Segment Start: RECORDS

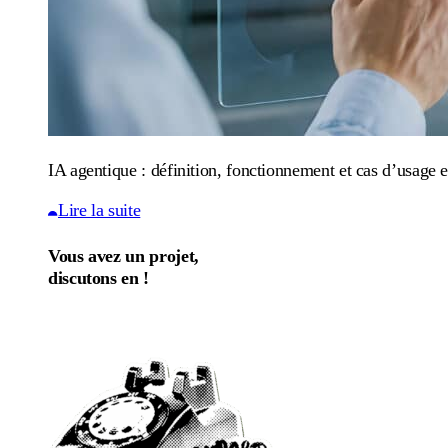
IA agentique : définition, fonctionnement et cas d’usage e
Lire la suite
Vous avez un projet,
discutons en !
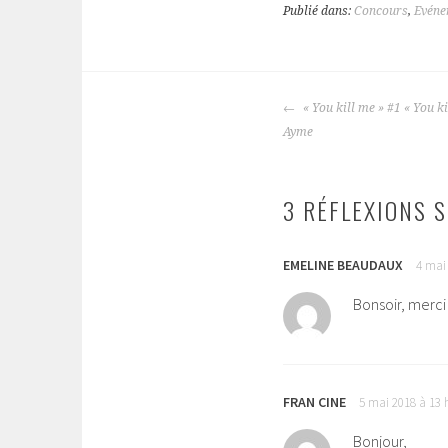
Publié dans:
Concours
,
Evéne
« You kill me » #1 « You ki
NAVIGATION
Ayme
DES
ARTICLES
3 RÉFLEXIONS S
EMELINE BEAUDAUX
4 mai
Bonsoir, merc
FRAN CINE
5 mai 2018 à 13 
Bonjour,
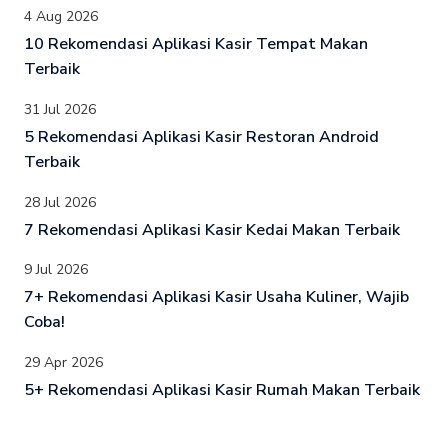
4 Aug 2026
10 Rekomendasi Aplikasi Kasir Tempat Makan
Terbaik
31 Jul 2026
5 Rekomendasi Aplikasi Kasir Restoran Android
Terbaik
28 Jul 2026
7 Rekomendasi Aplikasi Kasir Kedai Makan Terbaik
9 Jul 2026
7+ Rekomendasi Aplikasi Kasir Usaha Kuliner, Wajib
Coba!
29 Apr 2026
5+ Rekomendasi Aplikasi Kasir Rumah Makan Terbaik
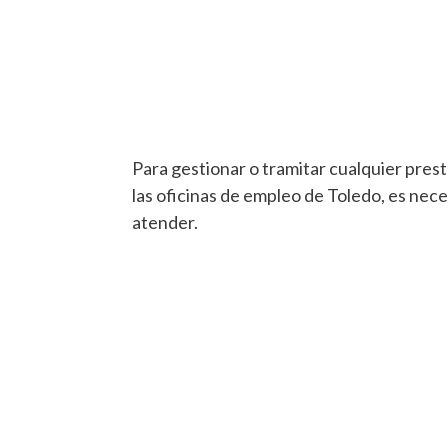
Para gestionar o tramitar cualquier presta
las oficinas de empleo de Toledo, es nece
atender.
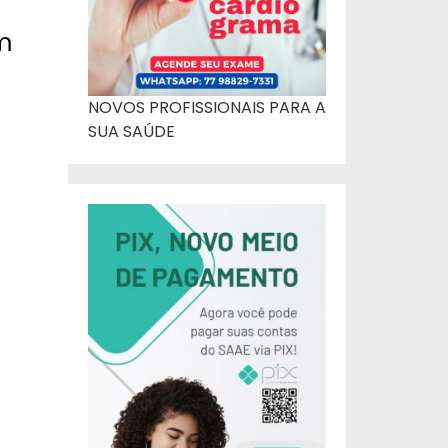
am
NOVOS PROFISSIONAIS PARA A
SUA SAÚDE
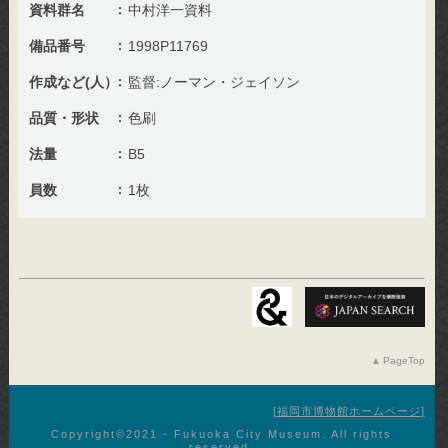
資料群名
中村洋一資料
備品番号
1998P11769
作成など(人）
監督:ノーマン・ジェイソン
品質・形状
色刷
法量
B5
員数
1枚
PageTop
福岡市博物館ホームページ
Copyright©︎2021 - Fukuoka City Museum. All rights
reserved.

Segment End: RECORDS

> TASK DETAILS
Show all lines above holding the word "Kasir".

> ANSWER BELOW
10 Rekomendasi Aplikasi Kasir Tempat Makan
5 Rekomendasi Aplikasi Kasir Restoran Android
7 Rekomendasi Aplikasi Kasir Kedai Makan Terbaik
7+ Rekomendasi Aplikasi Kasir Usaha Kuliner, Wajib
5+ Rekomendasi Aplikasi Kasir Rumah Makan Terbaik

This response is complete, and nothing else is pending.